Statement Of Senator Patrick Leahy On Prohibition On The Transfer Of Terrorism Suspects In The National Defense Authorization Act For Fiscal Year 2011

I am deeply disappointed that H.R. 6523, the National Defense Authorization Act for Fiscal Year 2011, includes a section to prohibit the transfer of terrorism suspects at Guantanamo Bay to the United States to face prosecution.  This section takes away one of the greatest tools we have to protect our national security -- our ability to prosecute terrorism defendants in Federal courts.  The result is to make it more likely that terrorists will not be brought to justice.

Current law allows for the transfer of these terrorist suspects for prosecution in the Federal courts.  This is a policy that I strongly support.  I want to see those who have committed acts of terrorism convicted in our justice system and sentenced to long terms in prison. 

Our Federal judges and Federal prosecutors have extraordinary experience dealing with complex terrorism and conspiracy cases.  The record speaks for itself.  Since September 11, 2001, over 425 persons have been convicted on terrorism related charges in the Federal courts – including more than 70 defendants since President Obama took office in January 2009.  

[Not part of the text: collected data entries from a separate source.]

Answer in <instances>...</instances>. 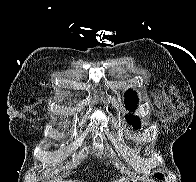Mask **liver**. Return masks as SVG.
Masks as SVG:
<instances>
[{
  "label": "liver",
  "mask_w": 196,
  "mask_h": 182,
  "mask_svg": "<svg viewBox=\"0 0 196 182\" xmlns=\"http://www.w3.org/2000/svg\"><path fill=\"white\" fill-rule=\"evenodd\" d=\"M50 182H62V181H60V180H57V179H54V180H52V181H50ZM65 182H78V181H72V180H69V181H65ZM80 182V181H79ZM114 182H125L124 181V179H120V180H116V181H114Z\"/></svg>",
  "instance_id": "liver-1"
}]
</instances>
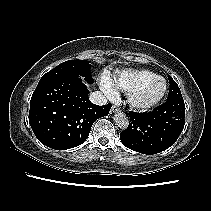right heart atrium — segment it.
Returning <instances> with one entry per match:
<instances>
[{
  "mask_svg": "<svg viewBox=\"0 0 211 211\" xmlns=\"http://www.w3.org/2000/svg\"><path fill=\"white\" fill-rule=\"evenodd\" d=\"M101 88L103 92L111 99H114L118 96L115 85L112 80L107 76H104L101 80Z\"/></svg>",
  "mask_w": 211,
  "mask_h": 211,
  "instance_id": "right-heart-atrium-1",
  "label": "right heart atrium"
}]
</instances>
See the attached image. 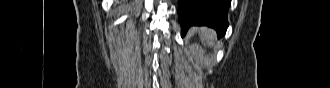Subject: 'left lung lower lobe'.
I'll use <instances>...</instances> for the list:
<instances>
[{"mask_svg":"<svg viewBox=\"0 0 330 88\" xmlns=\"http://www.w3.org/2000/svg\"><path fill=\"white\" fill-rule=\"evenodd\" d=\"M231 0H179L178 15L182 36L190 26H209L225 35L229 26L227 13Z\"/></svg>","mask_w":330,"mask_h":88,"instance_id":"0a47b994","label":"left lung lower lobe"}]
</instances>
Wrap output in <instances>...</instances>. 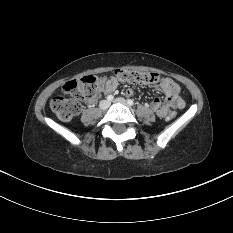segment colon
I'll return each mask as SVG.
<instances>
[{"label":"colon","instance_id":"colon-1","mask_svg":"<svg viewBox=\"0 0 233 233\" xmlns=\"http://www.w3.org/2000/svg\"><path fill=\"white\" fill-rule=\"evenodd\" d=\"M118 81L133 84H157L163 78L154 72H140L128 69H118L114 73ZM99 88V79L93 75H87L79 79L66 82L63 85V92L70 97L57 96L51 101V109L62 121H70L80 111V101L92 97ZM176 116L175 113L169 115L170 119Z\"/></svg>","mask_w":233,"mask_h":233}]
</instances>
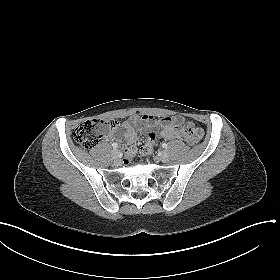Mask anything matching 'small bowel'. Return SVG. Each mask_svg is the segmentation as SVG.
<instances>
[{"label":"small bowel","mask_w":280,"mask_h":280,"mask_svg":"<svg viewBox=\"0 0 280 280\" xmlns=\"http://www.w3.org/2000/svg\"><path fill=\"white\" fill-rule=\"evenodd\" d=\"M183 118L180 116L164 117L156 120L151 115H142L141 117H134L123 123V134L121 138L126 141L128 147L125 150L127 158L132 157L137 152L135 142L137 140V131L135 127L140 124L146 131L147 143L152 148L157 144L158 138L164 139H180L183 136L182 123ZM159 128V132L155 128Z\"/></svg>","instance_id":"1"}]
</instances>
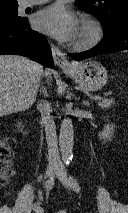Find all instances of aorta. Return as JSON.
<instances>
[{
	"mask_svg": "<svg viewBox=\"0 0 128 213\" xmlns=\"http://www.w3.org/2000/svg\"><path fill=\"white\" fill-rule=\"evenodd\" d=\"M74 130L70 118H64L60 126L59 147L62 161L69 164L73 158Z\"/></svg>",
	"mask_w": 128,
	"mask_h": 213,
	"instance_id": "762f6f07",
	"label": "aorta"
}]
</instances>
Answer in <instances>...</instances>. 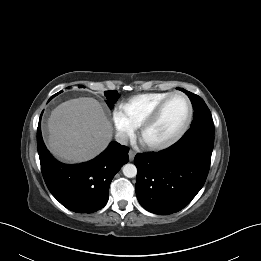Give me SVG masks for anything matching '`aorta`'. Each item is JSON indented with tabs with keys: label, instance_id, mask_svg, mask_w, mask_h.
Listing matches in <instances>:
<instances>
[{
	"label": "aorta",
	"instance_id": "obj_1",
	"mask_svg": "<svg viewBox=\"0 0 261 261\" xmlns=\"http://www.w3.org/2000/svg\"><path fill=\"white\" fill-rule=\"evenodd\" d=\"M122 170L124 176L127 178H134L137 175V168L134 164H125Z\"/></svg>",
	"mask_w": 261,
	"mask_h": 261
}]
</instances>
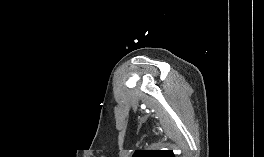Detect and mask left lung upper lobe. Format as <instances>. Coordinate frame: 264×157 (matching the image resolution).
Returning <instances> with one entry per match:
<instances>
[{
  "instance_id": "obj_1",
  "label": "left lung upper lobe",
  "mask_w": 264,
  "mask_h": 157,
  "mask_svg": "<svg viewBox=\"0 0 264 157\" xmlns=\"http://www.w3.org/2000/svg\"><path fill=\"white\" fill-rule=\"evenodd\" d=\"M133 157H175L170 150H137Z\"/></svg>"
}]
</instances>
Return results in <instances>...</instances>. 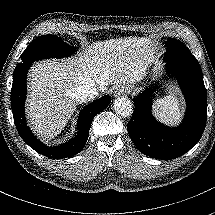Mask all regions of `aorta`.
<instances>
[{"label": "aorta", "mask_w": 215, "mask_h": 215, "mask_svg": "<svg viewBox=\"0 0 215 215\" xmlns=\"http://www.w3.org/2000/svg\"><path fill=\"white\" fill-rule=\"evenodd\" d=\"M115 113L123 118H130L133 115V105L128 98H118L114 103Z\"/></svg>", "instance_id": "aorta-1"}]
</instances>
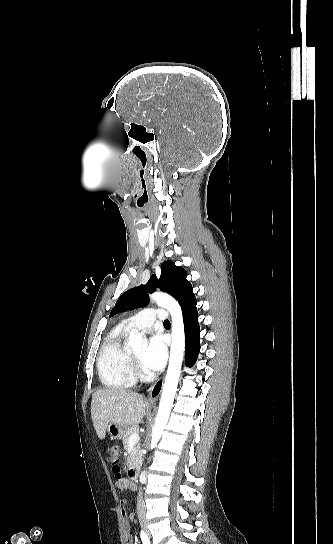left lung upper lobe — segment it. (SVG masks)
<instances>
[{
    "instance_id": "obj_1",
    "label": "left lung upper lobe",
    "mask_w": 333,
    "mask_h": 544,
    "mask_svg": "<svg viewBox=\"0 0 333 544\" xmlns=\"http://www.w3.org/2000/svg\"><path fill=\"white\" fill-rule=\"evenodd\" d=\"M187 272L182 267L176 266L172 261L161 264V275L157 279L152 275L146 285H140L123 293L113 307L110 317L121 312L130 311L146 306L149 302L148 293L156 287L173 296L181 307L196 301L191 283L186 279Z\"/></svg>"
}]
</instances>
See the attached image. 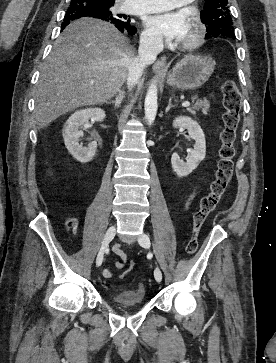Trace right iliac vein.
<instances>
[{
	"label": "right iliac vein",
	"instance_id": "1",
	"mask_svg": "<svg viewBox=\"0 0 276 363\" xmlns=\"http://www.w3.org/2000/svg\"><path fill=\"white\" fill-rule=\"evenodd\" d=\"M115 233H116L115 226L114 225L110 226L109 229L107 230L105 236H104L101 248H100V250H99V252L97 254V258H96V265L97 266L101 265V263L103 261L104 253L106 251V248L108 247L109 243L113 240V238L115 236Z\"/></svg>",
	"mask_w": 276,
	"mask_h": 363
}]
</instances>
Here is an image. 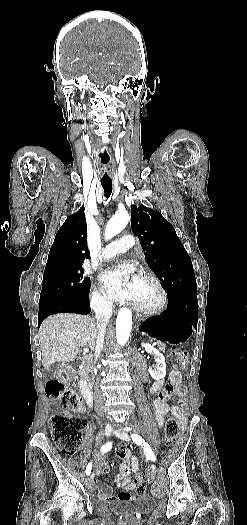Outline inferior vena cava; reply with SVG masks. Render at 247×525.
I'll use <instances>...</instances> for the list:
<instances>
[{
  "instance_id": "obj_1",
  "label": "inferior vena cava",
  "mask_w": 247,
  "mask_h": 525,
  "mask_svg": "<svg viewBox=\"0 0 247 525\" xmlns=\"http://www.w3.org/2000/svg\"><path fill=\"white\" fill-rule=\"evenodd\" d=\"M112 303H107V301H98L93 307L95 313L96 325H97V335L95 337V355L98 359L101 355V351L104 347V335L106 325H108L112 317Z\"/></svg>"
}]
</instances>
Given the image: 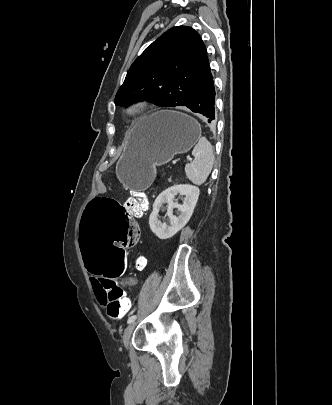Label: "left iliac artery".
Returning a JSON list of instances; mask_svg holds the SVG:
<instances>
[{"instance_id": "44dca946", "label": "left iliac artery", "mask_w": 332, "mask_h": 405, "mask_svg": "<svg viewBox=\"0 0 332 405\" xmlns=\"http://www.w3.org/2000/svg\"><path fill=\"white\" fill-rule=\"evenodd\" d=\"M136 318H137L136 315H133V316L129 317L128 320H127V323L130 324V323L134 322L136 320Z\"/></svg>"}]
</instances>
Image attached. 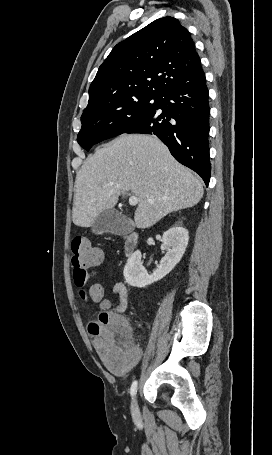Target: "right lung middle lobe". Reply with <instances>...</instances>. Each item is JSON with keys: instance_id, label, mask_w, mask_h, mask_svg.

And yet, despite this strong record, Congress continues to try to tie the hands of law enforcement and other security agencies.  The prohibition contained in section 1032 of H.R.6523 is a complete bar on transfers of terrorism suspects at Guantanamo Bay to the United States.  There are no exceptions to this prohibition for Federal prosecutions.  Rather than addressing the question of how to close the prison facility at Guantanamo Bay once and for all, Congress is obstructing efforts to bring these criminals to justice. 

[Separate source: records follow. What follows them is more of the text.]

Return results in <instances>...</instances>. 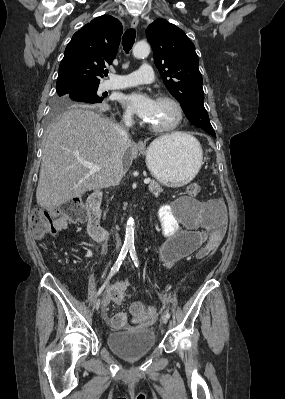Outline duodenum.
<instances>
[{
	"label": "duodenum",
	"mask_w": 285,
	"mask_h": 399,
	"mask_svg": "<svg viewBox=\"0 0 285 399\" xmlns=\"http://www.w3.org/2000/svg\"><path fill=\"white\" fill-rule=\"evenodd\" d=\"M102 195L94 192L87 200V228L90 236L96 241L102 242L109 238L111 232L102 225L100 205Z\"/></svg>",
	"instance_id": "410a0bca"
}]
</instances>
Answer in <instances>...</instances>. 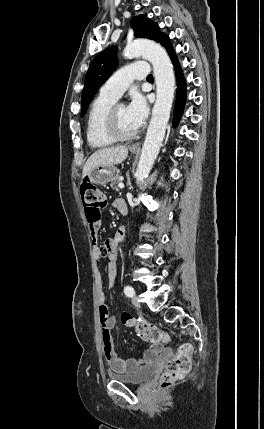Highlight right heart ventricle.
Returning <instances> with one entry per match:
<instances>
[{"label":"right heart ventricle","instance_id":"right-heart-ventricle-1","mask_svg":"<svg viewBox=\"0 0 264 429\" xmlns=\"http://www.w3.org/2000/svg\"><path fill=\"white\" fill-rule=\"evenodd\" d=\"M116 100L100 93L92 102L86 121V136L94 149L107 148L116 142L105 130L107 114Z\"/></svg>","mask_w":264,"mask_h":429}]
</instances>
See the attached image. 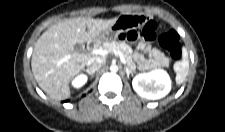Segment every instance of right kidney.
I'll list each match as a JSON object with an SVG mask.
<instances>
[{
	"label": "right kidney",
	"instance_id": "right-kidney-1",
	"mask_svg": "<svg viewBox=\"0 0 225 132\" xmlns=\"http://www.w3.org/2000/svg\"><path fill=\"white\" fill-rule=\"evenodd\" d=\"M87 80H88V77L84 74H81L73 79L72 85L75 88H81L83 85L86 84Z\"/></svg>",
	"mask_w": 225,
	"mask_h": 132
}]
</instances>
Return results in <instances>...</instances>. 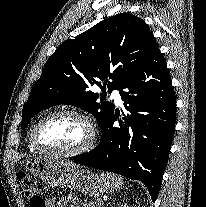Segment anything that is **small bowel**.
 Here are the masks:
<instances>
[{
	"label": "small bowel",
	"instance_id": "1",
	"mask_svg": "<svg viewBox=\"0 0 206 207\" xmlns=\"http://www.w3.org/2000/svg\"><path fill=\"white\" fill-rule=\"evenodd\" d=\"M78 207L72 197H59L47 201L46 207Z\"/></svg>",
	"mask_w": 206,
	"mask_h": 207
}]
</instances>
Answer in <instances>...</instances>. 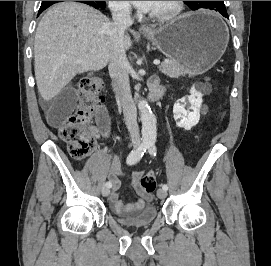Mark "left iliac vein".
Returning <instances> with one entry per match:
<instances>
[{
	"label": "left iliac vein",
	"instance_id": "obj_1",
	"mask_svg": "<svg viewBox=\"0 0 271 266\" xmlns=\"http://www.w3.org/2000/svg\"><path fill=\"white\" fill-rule=\"evenodd\" d=\"M157 196L159 199H164L167 196V191L160 188L157 190Z\"/></svg>",
	"mask_w": 271,
	"mask_h": 266
}]
</instances>
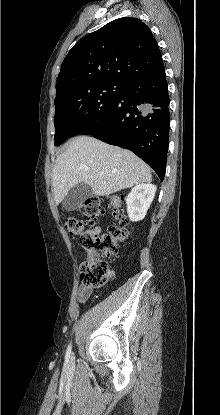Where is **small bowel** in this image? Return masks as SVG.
Listing matches in <instances>:
<instances>
[{"label": "small bowel", "mask_w": 220, "mask_h": 415, "mask_svg": "<svg viewBox=\"0 0 220 415\" xmlns=\"http://www.w3.org/2000/svg\"><path fill=\"white\" fill-rule=\"evenodd\" d=\"M99 230L100 228H96L94 231H99ZM92 293H93V290L91 289V287L82 285L79 287L77 299L80 303H85L89 300Z\"/></svg>", "instance_id": "c3829d8e"}]
</instances>
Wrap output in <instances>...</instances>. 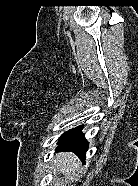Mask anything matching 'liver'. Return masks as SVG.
Masks as SVG:
<instances>
[{
	"instance_id": "6515ba94",
	"label": "liver",
	"mask_w": 138,
	"mask_h": 186,
	"mask_svg": "<svg viewBox=\"0 0 138 186\" xmlns=\"http://www.w3.org/2000/svg\"><path fill=\"white\" fill-rule=\"evenodd\" d=\"M55 166L59 173L69 176L79 169L80 164L75 154L73 153H59L55 158Z\"/></svg>"
}]
</instances>
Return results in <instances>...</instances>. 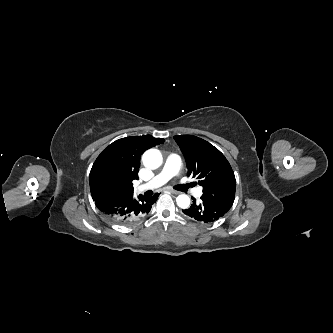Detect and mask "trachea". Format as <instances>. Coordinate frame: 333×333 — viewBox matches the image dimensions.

In a letter to the Senate leadership dated December 9, 2010, Attorney General Eric Holder warned that this provision would “set a dangerous precedent with serious implications for the impartial administration of justice.”  The Attorney General further stated that, by restricting the discretion of the executive branch to prosecute terrorists in Article III courts, Congress would “tie the hands of the President and his national security advisers” and would be “taking away one of our most potent weapons in the fight against terrorism,”  Accordingly, this provision is short-sighted and unwise.

This prohibition language also sets a dangerous political precedent.  Once the Senate votes in favor of a total bar to transfers, even for criminal trial, we will see it offered again and again.  This is a door that, once opened, will not easily be closed.    

I can think of only two possible motivations for including this ban of all transfers to the United States.  One is to ensure that the detainees being held at Guantanamo Bay, some for years without charge, can only be tried by military commissions. The other is to ensure that these suspects are simply held in military detention at Guantanamo Bay indefinitely.  The very strict restrictions on transfers of suspects from Guantanamo Bay to other nations in section 1033 of H.R.6523 suggests that indefinite detention is, in fact, the goal of these provisions.

For those who wish to see terrorism suspects tried only in military commissions, I urge them to study the record.  The military commissions devised by the prior administration were plagued with problems and repeatedly overturned by the U.S. Supreme Court.  The Obama administration has worked hard to revise the military commissions to make sure they meet constitutional standards.  However, the new system is still largely untested, and the rules for these commissions were only just released earlier this year. 

Military commissions have achieved only five convictions since the September 11, 2001, attacks.  Four of the five resulted from pleas.  The sentences handed down in these five cases have been much shorter than those meted out in Federal court convictions.  In contrast, our Federal courts have a long and distinguished history of successfully prosecuting even the most atrocious violent acts, and our judicial system is respected throughout the world.

The vital role of the rule of law and our judicial system in the fight against terrorism is also strongly supported by leaders of our military who served honorably to protect our nation and uphold the Constitution.  On December 10, 2010, a group of retired generals and admirals voiced their opposition against restricting law enforcement’s ability to try terrorists in Federal criminal courts, and wrote that, “By trying terrorist suspects in civilian courts we deprive them of the warrior status they crave and treat them as the criminals and thugs they are. As long as Guantánamo is open it offers America’s enemies a propaganda tool that is being used effectively to recruit others to their cause and undermines U.S. efforts to win support in the communities where our troops most need local cooperation to succeed.”

I believe strongly, as all Americans do, that we must do everything we can to prevent terrorism, and we must ensure severe punishment is imposed upon those who do us harm.  As a former prosecutor, I have made certain that perpetrators of violent crimes receive serious punishment.  I also believe strongly that we can ensure our safety and security, and bring terrorists to justice, in ways that are consistent with our laws and values.  Congress should not limit law enforcement’s ability to do just that.